Levantei-me tarde, porque mais do que precisar, senti que merecia dormir. Acabei agora de almoçar, o meu garoto mais novo a partilhar comigo o gosto de não gostarmos de alface a não ser sem tempero, a adorarmos carne assada fatiada mas fria, a promessa do irmos daqui a pouco dar uma volta pelo jardim aqui em frente, e passarmos pela loja do chinês, em busca de frascos para o armário da nossa despensa.
Sentei-me a folhear jornais que compro para os olhar em diagonal, o mundo que me interessa reduzido a muito pouco.
Foi então que tudo aconteceu. Atónito, vejo numa página a fotografia do Fausto Correia e a do João Coito. Mortos. Mortos como o Raúl Durão que conhecia pior. Não sabia, ninguém me disse, não li, sufocado de trabalho, soterrado de obrigações.
Uma densa tristeza povoa-me a alma. Por segundos vi-me ali, morto também, velando-lhes o corpo ido, mais mortos do que é possível morrer-se.
Conheci ambos. Do Fausto recebia sempre uma palavra todas as vezes que lhe escrevia, sempre que era uma ocasião. Maçon, conhecemo-nos independentemente disso, socialista, admirava-o mesmo quando eu já renegava o partido que do socialismo usurpa hoje o nome. Via nele a arte de viver este mundo, disponível para todos os mundos possíveis, a bonomia feita acção, a Coimbra boémia, sedutora como miragem.

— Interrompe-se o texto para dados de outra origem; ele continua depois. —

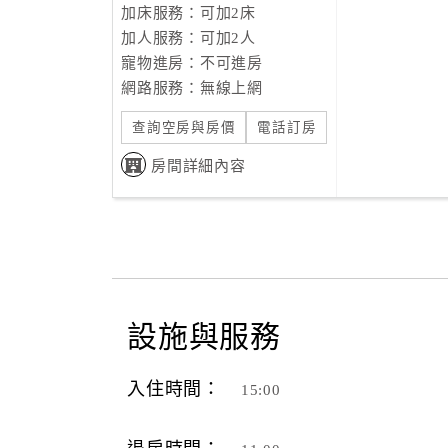
加床服務：可加2床
加人服務：可加2人
寵物進房：不可進房
網路服務：無線上網
查詢空房與房價
電話訂房
房間詳細內容
設施與服務
入住時間：
15:00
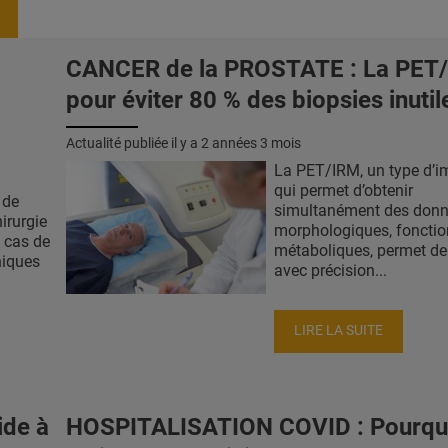
CANCER de la PROSTATE : La PET
pour éviter 80 % des biopsies inutil
Actualité publiée il y a
2 années 3 mois
La PET/IRM, un type d’i
qui permet d’obtenir
 de
simultanément des don
irurgie
morphologiques, fonction
n cas de
métaboliques, permet de
niques
avec précision...
LIRE LA SUITE
ide à
HOSPITALISATION COVID : Pourquo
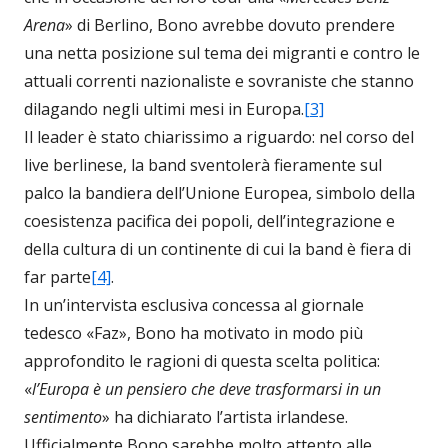
Arena
» di Berlino, Bono avrebbe dovuto prendere
una netta posizione sul tema dei migranti e contro le
attuali correnti nazionaliste e sovraniste che stanno
dilagando negli ultimi mesi in Europa.
[3]
Il leader è stato chiarissimo a riguardo: nel corso del
live berlinese, la band sventolerà fieramente sul
palco la bandiera dell’Unione Europea, simbolo della
coesistenza pacifica dei popoli, dell’integrazione e
della cultura di un continente di cui la band è fiera di
far parte
[4]
.
In un’intervista esclusiva concessa al giornale
tedesco «Faz», Bono ha motivato in modo più
approfondito le ragioni di questa scelta politica:
«
l’Europa è un pensiero che deve trasformarsi in un
sentimento
» ha dichiarato l’artista irlandese.
Ufficialmente Bono sarebbe molto attento alle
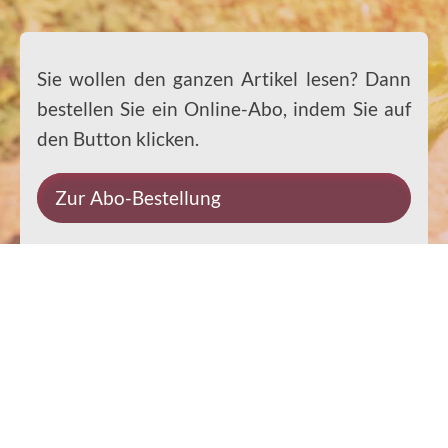
Sie wollen den ganzen Artikel lesen? Dann
bestellen Sie ein Online-Abo, indem Sie auf
den Button klicken.
Zur Abo-Bestellung
Impressum
Datenschutz
Kontakt
Rechtliches
© 2026 Ernst-Paulus-Verlag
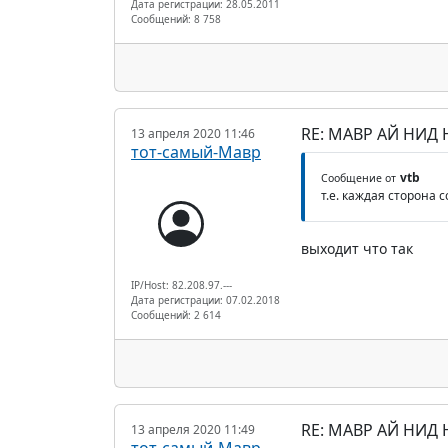
Дата регистрации: 28.05.2011
Сообщений: 8 758
RE: МАВР АЙ НИД
13 апреля 2020 11:46
тот-самый-Мавр
vtb
Сообщение от
т.е. каждая сторона
выходит что так
IP/Host: 82.208.97.---
Дата регистрации: 07.02.2018
Сообщений: 2 614
RE: МАВР АЙ НИД
13 апреля 2020 11:49
тот-самый-Мавр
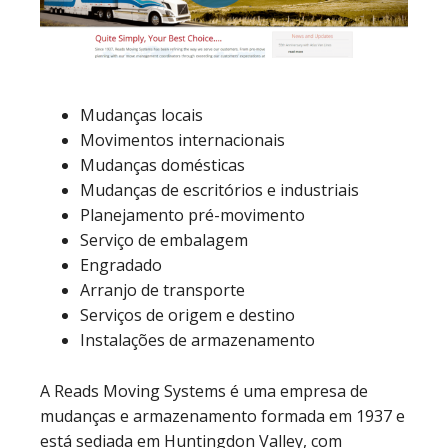
Mudanças locais
Movimentos internacionais
Mudanças domésticas
Mudanças de escritórios e industriais
Planejamento pré-movimento
Serviço de embalagem
Engradado
Arranjo de transporte
Serviços de origem e destino
Instalações de armazenamento
A Reads Moving Systems é uma empresa de
mudanças e armazenamento formada em 1937 e
está sediada em Huntingdon Valley, com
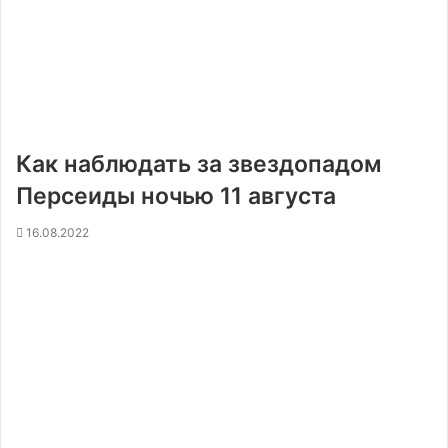
Как наблюдать за звездопадом
Персеиды ночью 11 августа
16.08.2022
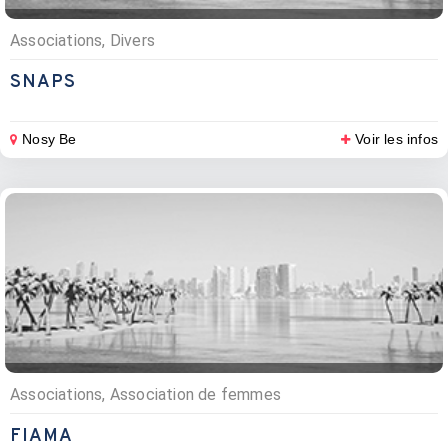
Associations, Divers
SNAPS
Nosy Be
Voir les infos
Associations, Association de femmes
FIAMA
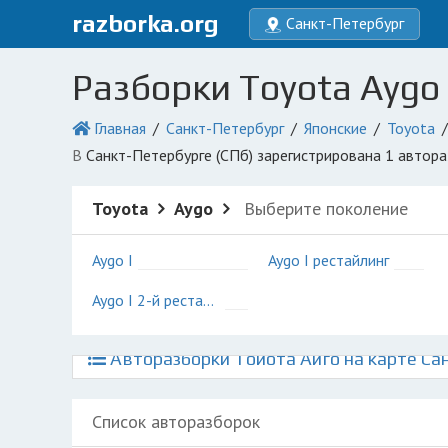
razborka.org
Санкт-Петербург
Разборки Toyota Aygo 
Главная
Санкт-Петербург
Японские
Toyota
в Санкт-Петербурге (СПб) зарегистрирована 1 автор
Toyota
Aygo
Выберите поколение
Aygo I
Aygo I рестайлинг
Aygo I 2-й рестайлинг
Авторазборки Тойота Айго на карте Са
Список авторазборок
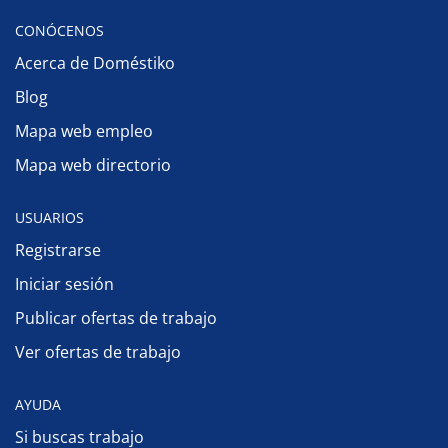
CONÓCENOS
Acerca de Doméstiko
Blog
Mapa web empleo
Mapa web directorio
USUARIOS
Registrarse
Iniciar sesión
Publicar ofertas de trabajo
Ver ofertas de trabajo
AYUDA
Si buscas trabajo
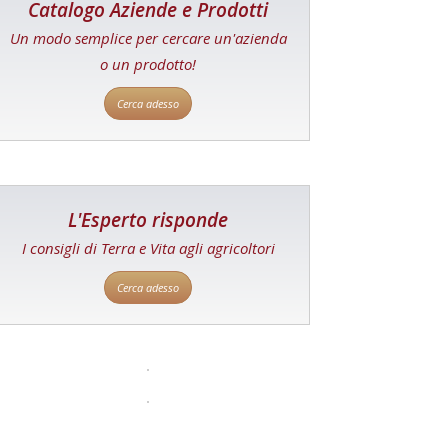
Catalogo Aziende e Prodotti
Un modo semplice per cercare un'azienda
o un prodotto!
Cerca adesso
L'Esperto risponde
I consigli di Terra e Vita agli agricoltori
Cerca adesso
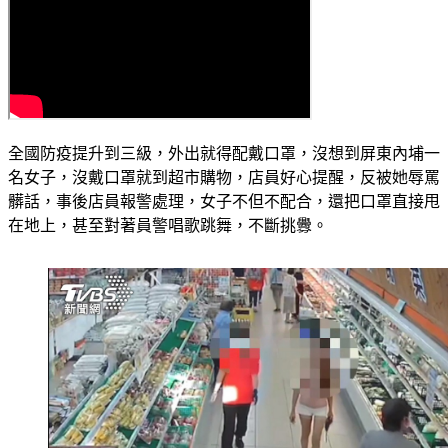
全國防疫提升到三級，外出就得配戴口罩，沒想到屏東內埔一
名女子，沒戴口罩就到超市購物，店員好心提醒，反被她辱罵
髒話，事後店員報警處理，女子不但不配合，還把口罩直接甩
在地上，甚至對著員警唱歌跳舞，不斷挑釁。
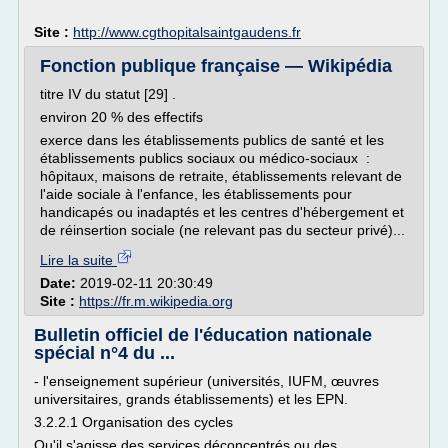
Site :
http://www.cgthopitalsaintgaudens.fr
Fonction publique française — Wikipédia
titre IV du statut [29] .
environ 20 % des effectifs
exerce dans les établissements publics de santé et les
établissements publics sociaux ou médico-sociaux :
hôpitaux, maisons de retraite, établissements relevant de
l'aide sociale à l'enfance, les établissements pour
handicapés ou inadaptés et les centres d'hébergement et
de réinsertion sociale (ne relevant pas du secteur privé)...
Lire la suite
Date:
2019-02-11 20:30:49
Site :
https://fr.m.wikipedia.org
Bulletin officiel de l'éducation nationale
spécial n°4 du ...
- l'enseignement supérieur (universités, IUFM, œuvres
universitaires, grands établissements) et les EPN.
3.2.2.1 Organisation des cycles
Qu'il s'agisse des services déconcentrés ou des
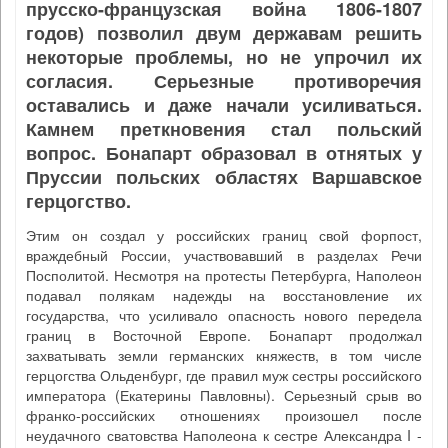
прусско-французская война 1806-1807
годов) позволил двум державам решить
некоторые проблемы, но не упрочил их
согласия. Серьезные противоречия
оставались и даже начали усиливаться.
Камнем преткновения стал польский
вопрос. Бонапарт образовал в отнятых у
Пруссии польских областях Варшавское
герцогство.
Этим он создал у российских границ свой форпост,
враждебный России, участвовавший в разделах Речи
Посполитой. Несмотря на протесты Петербурга, Наполеон
подавал полякам надежды на восстановление их
государства, что усиливало опасность нового передела
границ в Восточной Европе. Бонапарт продолжал
захватывать земли германских княжеств, в том числе
герцогства Ольденбург, где правил муж сестры российского
императора (Екатерины Павловны). Серьезный срыв во
франко-российских отношениях произошел после
неудачного сватовства Наполеона к сестре Александра I -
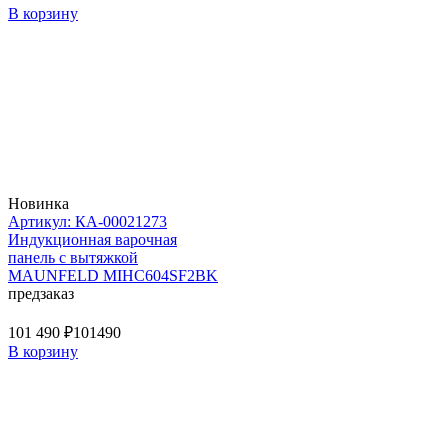
В корзину
Новинка
Артикул: КА-00021273
Индукционная варочная
панель с вытяжкой
MAUNFELD MIHC604SF2BK
предзаказ
101 490 ₽
101490
В корзину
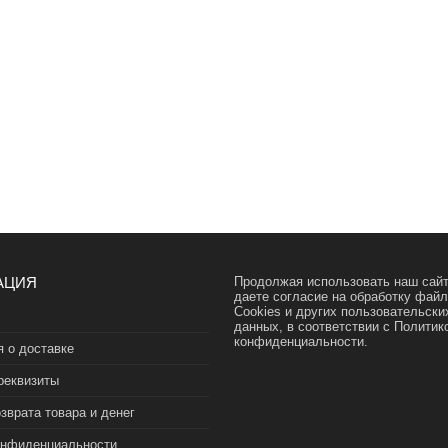
АЦИЯ
Продолжая использовать наш сайт
даете согласие на обработку фай
Cookies и других пользовательски
данных, в соответствии с
Политик
конфиденциальности.
 о доставке
реквизиты
зврата товара и денег
онфиденциальности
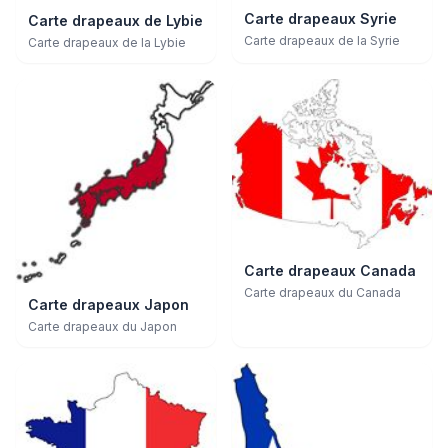
Carte drapeaux Syrie
Carte drapeaux de Lybie
Carte drapeaux de la Syrie
Carte drapeaux de la Lybie
Carte drapeaux Canada
Carte drapeaux du Canada
Carte drapeaux Japon
Carte drapeaux du Japon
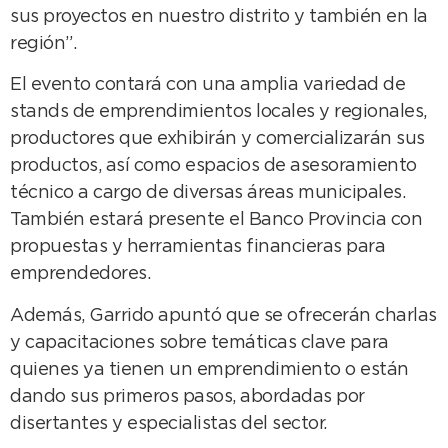
sus proyectos en nuestro distrito y también en la
región”.
El evento contará con una amplia variedad de
stands de emprendimientos locales y regionales,
productores que exhibirán y comercializarán sus
productos, así como espacios de asesoramiento
técnico a cargo de diversas áreas municipales.
También estará presente el Banco Provincia con
propuestas y herramientas financieras para
emprendedores.
Además, Garrido apuntó que se ofrecerán charlas
y capacitaciones sobre temáticas clave para
quienes ya tienen un emprendimiento o están
dando sus primeros pasos, abordadas por
disertantes y especialistas del sector.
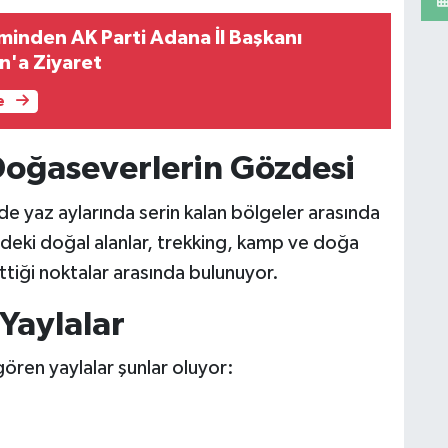
inden AK Parti Adana İl Başkanı
n'a Ziyaret
e
 Doğaseverlerin Gözdesi
de yaz aylarında serin kalan bölgeler arasında
ndeki doğal alanlar, trekking, kamp ve doğa
ttiği noktalar arasında bulunuyor.
 Yaylalar
ören yaylalar şunlar oluyor:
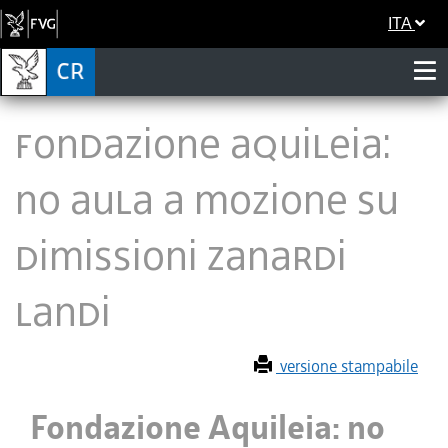
ITA
Fondazione Aquileia:
no Aula a mozione su
dimissioni Zanardi
Landi
versione stampabile
Fondazione Aquileia: no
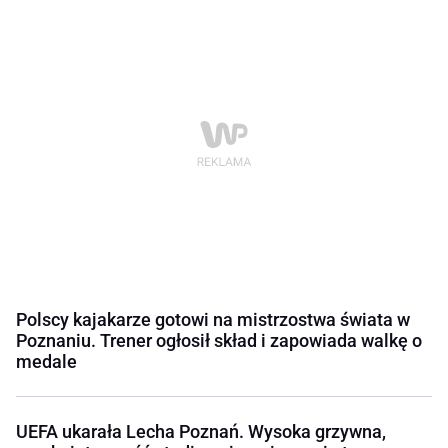
Polscy kajakarze gotowi na mistrzostwa świata w
Poznaniu. Trener ogłosił skład i zapowiada walkę o
medale
UEFA ukarała Lecha Poznań. Wysoka grzywna,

Do João Coito recebi sempre uma palavra de estima, de apreço, de admiração, mesmo quando soube que lhe era difícil manifestá-la. Católico, consevador, ensinou-me o que é escrever, o que é saber carregar a fundo sobre o injusto e o indesejável, com elegância, boas maneiras e requintada educação. Combinámos jantar, o convite mantinha-se, adiava-se, lembrava-me disso cada vez que a minha mãe me telefonava, orgulhosa, a dizer «José António, o João Coito, falou outra vez bem de ti».
Vou sair. Talvez o jardim, a loja do chinês, os frascos para a minha despensa, me ajudem por uma horas à ilusão que é estar-se ainda vivo, perdido o momento de escrever ao Fausto, de telefonar ao João, adeus amigos, que isto de se estar triste é uma coisa que não mereceis. Adeus, adeus.